*DATA PROVIDED:*
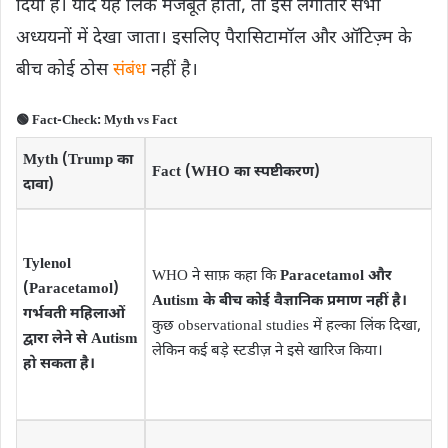
दिया है। यदि यह लिंक मजबूत होता, तो इसे लगातार सभी
अध्ययनों में देखा जाता। इसलिए पैरासिटामॉल और ऑटिज़्म के
बीच कोई ठोस
संबंध
नहीं है।
🟢 Fact-Check: Myth vs Fact
Myth (Trump का
Fact (WHO का स्पष्टीकरण)
दावा)
Tylenol
WHO ने साफ़ कहा कि
Paracetamol और
(Paracetamol)
Autism के बीच कोई वैज्ञानिक प्रमाण नहीं है।
गर्भवती महिलाओं
कुछ observational studies में हल्का लिंक दिखा,
द्वारा लेने से Autism
लेकिन कई बड़े स्टडीज़ ने इसे खारिज किया।
हो सकता है।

*TASK DESCRIPTION:* Reproduce each entry exactly as written, but leave out the images.

*RESULT OF THE TASK:*
दिया है। यदि यह लिंक मजबूत होता, तो इसे लगातार सभी
अध्ययनों में देखा जाता। इसलिए पैरासिटामॉल और ऑटिज़्म के
बीच कोई ठोस
संबंध
नहीं है।
🟢 Fact-Check: Myth vs Fact
Myth (Trump का
Fact (WHO का स्पष्टीकरण)
दावा)
Tylenol
WHO ने साफ़ कहा कि
Paracetamol और
(Paracetamol)
Autism के बीच कोई वैज्ञानिक प्रमाण नहीं है।
गर्भवती महिलाओं
कुछ observational studies में हल्का लिंक दिखा,
द्वारा लेने से Autism
लेकिन कई बड़े स्टडीज़ ने इसे खारिज किया।
हो सकता है।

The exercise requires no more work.